• _Action item_
Apart from the pictures, every entry must be retyped exactly.

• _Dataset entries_
┄┄┄┄┄┄┄┄┄┄

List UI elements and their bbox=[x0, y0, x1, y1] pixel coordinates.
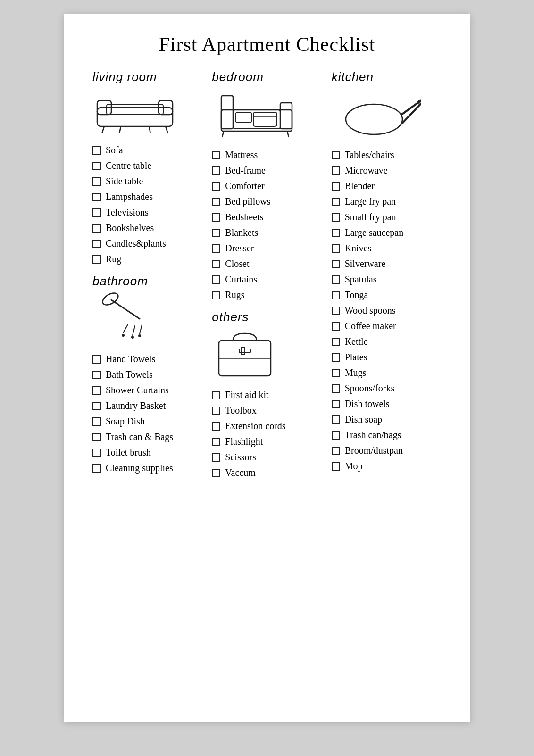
list-item: Comforter bbox=[212, 181, 322, 191]
checkbox[interactable] bbox=[92, 177, 101, 186]
bedroom-header: bedroom bbox=[212, 70, 322, 144]
checkbox[interactable] bbox=[212, 407, 220, 415]
svg-rect-17 bbox=[221, 96, 233, 129]
checkbox[interactable] bbox=[92, 193, 101, 201]
item-label: Microwave bbox=[345, 165, 388, 176]
checkbox[interactable] bbox=[212, 438, 220, 446]
svg-line-4 bbox=[102, 126, 104, 133]
checkbox[interactable] bbox=[92, 464, 101, 473]
checkbox[interactable] bbox=[92, 371, 101, 379]
list-item: Closet bbox=[212, 258, 322, 269]
list-item: Kettle bbox=[332, 336, 442, 347]
checkbox[interactable] bbox=[332, 338, 340, 346]
checkbox[interactable] bbox=[92, 386, 101, 395]
svg-point-29 bbox=[346, 104, 402, 134]
item-label: Extension cords bbox=[225, 421, 285, 432]
item-label: Toilet brush bbox=[106, 447, 151, 458]
checkbox[interactable] bbox=[332, 415, 340, 424]
item-label: Knives bbox=[345, 243, 372, 254]
svg-line-12 bbox=[140, 324, 142, 334]
checkbox[interactable] bbox=[332, 229, 340, 237]
checkbox[interactable] bbox=[212, 260, 220, 268]
list-item: Blender bbox=[332, 181, 442, 191]
checkbox[interactable] bbox=[212, 213, 220, 222]
living-room-title: living room bbox=[92, 70, 157, 84]
checkbox[interactable] bbox=[212, 166, 220, 175]
checkbox[interactable] bbox=[212, 151, 220, 159]
checkbox[interactable] bbox=[92, 208, 101, 217]
checkbox[interactable] bbox=[332, 260, 340, 268]
svg-line-10 bbox=[123, 324, 128, 333]
checkbox[interactable] bbox=[332, 384, 340, 393]
svg-rect-0 bbox=[97, 108, 173, 126]
checkbox[interactable] bbox=[212, 229, 220, 237]
checkbox[interactable] bbox=[332, 244, 340, 253]
bathroom-list: Hand Towels Bath Towels Shower Curtains … bbox=[92, 354, 202, 474]
checkbox[interactable] bbox=[332, 322, 340, 331]
item-label: Kettle bbox=[345, 336, 368, 347]
item-label: Blender bbox=[345, 181, 375, 191]
item-label: Spoons/forks bbox=[345, 383, 395, 394]
checkbox[interactable] bbox=[212, 275, 220, 284]
checkbox[interactable] bbox=[92, 449, 101, 457]
checkbox[interactable] bbox=[332, 166, 340, 175]
bathroom-title: bathroom bbox=[92, 274, 148, 289]
list-item: Trash can & Bags bbox=[92, 432, 202, 442]
list-item: Dish soap bbox=[332, 414, 442, 425]
checkbox[interactable] bbox=[212, 453, 220, 462]
list-item: Curtains bbox=[212, 274, 322, 285]
item-label: Blankets bbox=[225, 227, 258, 238]
list-item: Extension cords bbox=[212, 421, 322, 432]
checkbox[interactable] bbox=[332, 431, 340, 440]
checkbox[interactable] bbox=[332, 213, 340, 222]
checkbox[interactable] bbox=[332, 182, 340, 191]
list-item: Knives bbox=[332, 243, 442, 254]
svg-line-7 bbox=[149, 126, 150, 133]
item-label: Bed pillows bbox=[225, 196, 270, 207]
checkbox[interactable] bbox=[212, 182, 220, 191]
checkbox[interactable] bbox=[92, 355, 101, 364]
item-label: Tables/chairs bbox=[345, 150, 394, 160]
checkbox[interactable] bbox=[332, 291, 340, 299]
checkbox[interactable] bbox=[92, 146, 101, 155]
checkbox[interactable] bbox=[332, 447, 340, 455]
checkbox[interactable] bbox=[332, 307, 340, 315]
checkbox[interactable] bbox=[92, 433, 101, 441]
kitchen-title: kitchen bbox=[332, 70, 374, 84]
item-label: Curtains bbox=[225, 274, 257, 285]
checkbox[interactable] bbox=[92, 402, 101, 410]
list-item: Bed pillows bbox=[212, 196, 322, 207]
svg-rect-21 bbox=[253, 112, 277, 126]
item-label: Mop bbox=[345, 461, 363, 472]
item-label: Silverware bbox=[345, 258, 386, 269]
item-label: Centre table bbox=[106, 160, 151, 171]
checkbox[interactable] bbox=[332, 275, 340, 284]
item-label: Cleaning supplies bbox=[106, 463, 173, 474]
item-label: Trash can/bags bbox=[345, 430, 401, 440]
checkbox[interactable] bbox=[332, 151, 340, 159]
list-item: Lampshades bbox=[92, 191, 202, 202]
list-item: Dresser bbox=[212, 243, 322, 254]
checkbox[interactable] bbox=[332, 353, 340, 362]
checkbox[interactable] bbox=[92, 240, 101, 248]
checkbox[interactable] bbox=[332, 462, 340, 471]
svg-rect-16 bbox=[221, 110, 292, 131]
checkbox[interactable] bbox=[332, 198, 340, 206]
list-item: Laundry Basket bbox=[92, 400, 202, 411]
svg-line-6 bbox=[119, 126, 121, 133]
checkbox[interactable] bbox=[92, 162, 101, 170]
checkbox[interactable] bbox=[92, 224, 101, 233]
checkbox[interactable] bbox=[212, 244, 220, 253]
svg-rect-18 bbox=[280, 103, 292, 129]
checkbox[interactable] bbox=[212, 291, 220, 299]
checkbox[interactable] bbox=[212, 422, 220, 431]
checkbox[interactable] bbox=[212, 198, 220, 206]
checkbox[interactable] bbox=[212, 391, 220, 399]
checkbox[interactable] bbox=[92, 417, 101, 426]
main-columns: living room Sofa bbox=[88, 70, 446, 488]
checkbox[interactable] bbox=[212, 469, 220, 477]
checkbox[interactable] bbox=[92, 255, 101, 264]
list-item: Vaccum bbox=[212, 467, 322, 478]
checkbox[interactable] bbox=[332, 400, 340, 408]
checkbox[interactable] bbox=[332, 369, 340, 377]
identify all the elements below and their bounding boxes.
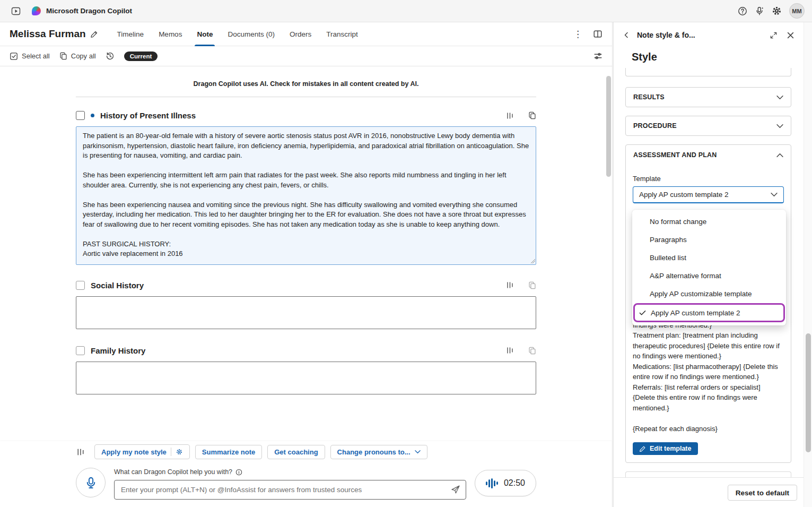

┄┄┄┄┄┄┄┄┄┄

• _Exercise output_
List UI elements and their bbox=[x0, y0, x1, y1] pixel coordinates.
list-item: Comforter bbox=[212, 181, 322, 191]
checkbox[interactable] bbox=[92, 177, 101, 186]
bedroom-header: bedroom bbox=[212, 70, 322, 144]
checkbox[interactable] bbox=[212, 407, 220, 415]
svg-rect-17 bbox=[221, 96, 233, 129]
checkbox[interactable] bbox=[92, 193, 101, 201]
item-label: Microwave bbox=[345, 165, 388, 176]
checkbox[interactable] bbox=[212, 438, 220, 446]
svg-line-4 bbox=[102, 126, 104, 133]
checkbox[interactable] bbox=[92, 464, 101, 473]
checkbox[interactable] bbox=[92, 371, 101, 379]
list-item: Closet bbox=[212, 258, 322, 269]
list-item: Kettle bbox=[332, 336, 442, 347]
checkbox[interactable] bbox=[332, 338, 340, 346]
checkbox[interactable] bbox=[92, 386, 101, 395]
svg-point-29 bbox=[346, 104, 402, 134]
item-label: Extension cords bbox=[225, 421, 285, 432]
item-label: Toilet brush bbox=[106, 447, 151, 458]
checkbox[interactable] bbox=[332, 415, 340, 424]
item-label: Knives bbox=[345, 243, 372, 254]
svg-line-12 bbox=[140, 324, 142, 334]
checkbox[interactable] bbox=[332, 229, 340, 237]
checkbox[interactable] bbox=[212, 260, 220, 268]
list-item: Blender bbox=[332, 181, 442, 191]
checkbox[interactable] bbox=[212, 213, 220, 222]
living-room-title: living room bbox=[92, 70, 157, 84]
checkbox[interactable] bbox=[212, 166, 220, 175]
checkbox[interactable] bbox=[212, 151, 220, 159]
checkbox[interactable] bbox=[92, 208, 101, 217]
checkbox[interactable] bbox=[332, 260, 340, 268]
svg-line-10 bbox=[123, 324, 128, 333]
checkbox[interactable] bbox=[332, 384, 340, 393]
svg-rect-0 bbox=[97, 108, 173, 126]
checkbox[interactable] bbox=[212, 229, 220, 237]
checkbox[interactable] bbox=[332, 244, 340, 253]
bathroom-list: Hand Towels Bath Towels Shower Curtains … bbox=[92, 354, 202, 474]
checkbox[interactable] bbox=[332, 322, 340, 331]
item-label: Kettle bbox=[345, 336, 368, 347]
item-label: Blender bbox=[345, 181, 375, 191]
item-label: Spoons/forks bbox=[345, 383, 395, 394]
checkbox[interactable] bbox=[212, 275, 220, 284]
checkbox[interactable] bbox=[92, 449, 101, 457]
checkbox[interactable] bbox=[332, 166, 340, 175]
bathroom-title: bathroom bbox=[92, 274, 148, 289]
list-item: Trash can & Bags bbox=[92, 432, 202, 442]
list-item: Dish soap bbox=[332, 414, 442, 425]
checkbox[interactable] bbox=[212, 453, 220, 462]
list-item: Curtains bbox=[212, 274, 322, 285]
item-label: Blankets bbox=[225, 227, 258, 238]
list-item: Extension cords bbox=[212, 421, 322, 432]
checkbox[interactable] bbox=[332, 431, 340, 440]
checkbox[interactable] bbox=[332, 213, 340, 222]
checkbox[interactable] bbox=[332, 182, 340, 191]
list-item: Knives bbox=[332, 243, 442, 254]
svg-line-7 bbox=[149, 126, 150, 133]
item-label: Bed pillows bbox=[225, 196, 270, 207]
checkbox[interactable] bbox=[212, 182, 220, 191]
checkbox[interactable] bbox=[92, 355, 101, 364]
item-label: Tables/chairs bbox=[345, 150, 394, 160]
checkbox[interactable] bbox=[332, 291, 340, 299]
checkbox[interactable] bbox=[92, 146, 101, 155]
checkbox[interactable] bbox=[332, 447, 340, 455]
checkbox[interactable] bbox=[332, 307, 340, 315]
checkbox[interactable] bbox=[92, 433, 101, 441]
kitchen-title: kitchen bbox=[332, 70, 374, 84]
item-label: Curtains bbox=[225, 274, 257, 285]
checkbox[interactable] bbox=[92, 402, 101, 410]
list-item: Bed pillows bbox=[212, 196, 322, 207]
svg-rect-21 bbox=[253, 112, 277, 126]
item-label: Mop bbox=[345, 461, 363, 472]
item-label: Silverware bbox=[345, 258, 386, 269]
item-label: Centre table bbox=[106, 160, 151, 171]
checkbox[interactable] bbox=[332, 275, 340, 284]
item-label: Cleaning supplies bbox=[106, 463, 173, 474]
item-label: Trash can/bags bbox=[345, 430, 401, 440]
checkbox[interactable] bbox=[332, 151, 340, 159]
list-item: Lampshades bbox=[92, 191, 202, 202]
list-item: Dresser bbox=[212, 243, 322, 254]
checkbox[interactable] bbox=[332, 353, 340, 362]
checkbox[interactable] bbox=[92, 240, 101, 248]
checkbox[interactable] bbox=[332, 462, 340, 471]
svg-rect-16 bbox=[221, 110, 292, 131]
checkbox[interactable] bbox=[332, 198, 340, 206]
list-item: Laundry Basket bbox=[92, 400, 202, 411]
svg-line-6 bbox=[119, 126, 121, 133]
checkbox[interactable] bbox=[92, 162, 101, 170]
checkbox[interactable] bbox=[92, 224, 101, 233]
checkbox[interactable] bbox=[212, 244, 220, 253]
svg-rect-18 bbox=[280, 103, 292, 129]
checkbox[interactable] bbox=[212, 291, 220, 299]
checkbox[interactable] bbox=[212, 422, 220, 431]
checkbox[interactable] bbox=[212, 198, 220, 206]
checkbox[interactable] bbox=[212, 391, 220, 399]
checkbox[interactable] bbox=[92, 417, 101, 426]
main-columns: living room Sofa bbox=[88, 70, 446, 488]
checkbox[interactable] bbox=[212, 469, 220, 477]
checkbox[interactable] bbox=[92, 255, 101, 264]
list-item: Vaccum bbox=[212, 467, 322, 478]
checkbox[interactable] bbox=[332, 400, 340, 408]
checkbox[interactable] bbox=[332, 369, 340, 377]
identify all the elements below and their bounding boxes.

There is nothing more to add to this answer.